Abdu Hytrek, Savanna Rae and Carin Silkaitis/Photo: Ashlee Estabrook
RECOMMENDED
Sarah Myers’ “The Realm” is not a perfect play but it is a perfect fit for the tiny Side Project space. Myers’ imaginative but unfinished portrait of a dystopian future where every resource–including intellect and emotion–is minutely rationed by an all-seeing bureaucracy is all about confinement. Director Kelly Howe and the clever design team at The Other Theatre Company have made a virtue out of austerity, transforming the cramped black box into a garishly colored, claustrophobic nightmare that does not merely engage the audience but engulfs them.
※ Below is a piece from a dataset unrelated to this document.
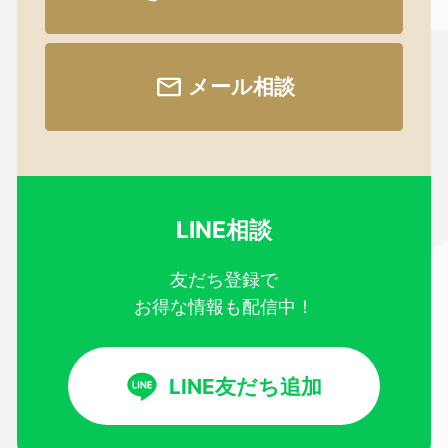
メール相談
LINE相談
友だち登録で
お得な情報も配信中！
LINE友だち追加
Drawing upon everything from “Brave New World” to “The Hunger Games” to Plato’s cave, the play centers on the rebellion of teenaged James and Kansas against the paternalistically oppressive “realm.” This regime, which rules over a network of subterranean tunnels, has imposed a smiley-faced conformity over a population of ciphers whose ritualized conversations consist of grating self-help bromides. For reasons never explained, the air in the tunnels is toxic, which causes most of those who breathe it to forget all but the most basic words, thus depriving them of the means to articulate thoughts, dreams and desires. Kansas and, to a lesser extent, James are immune to the big dumb-down and set off in quest of something real, free and alive.
Esme Perez as Kansas and Abdu Hytrek as James–both high schoolers themselves–are convincing in their adolescent alienation. While Perez is a bit clenched in her delivery and gesture, possibly due to opening-night nerves, the two performers glow with promise. They are ably supported by a cast of seven including Gay Glenn as the smarmy therapist charged with persuading Kansas to join the state’s behind-the-scenes puppet masters and Carin Silkaitis as a mysterious outsider who remembers the old words and recites them as a poetic descant to the deadening background mutter of clichés.
From a conventional dramaturgical perspective, Myers has written only the first two acts of a three-act play and much is left unresolved and underdeveloped. But I’m guessing that’s intentional. As this haunting and incomplete play ends, the protagonists are still trapped within the prison-like realm, and so are we. And that would seem to be the point. (Hugh Iglarsh)
The Other Theatre Company at the Side Project, 1439 West Jarvis, theothertheatrecompany.com, $20-$25. Through May 8.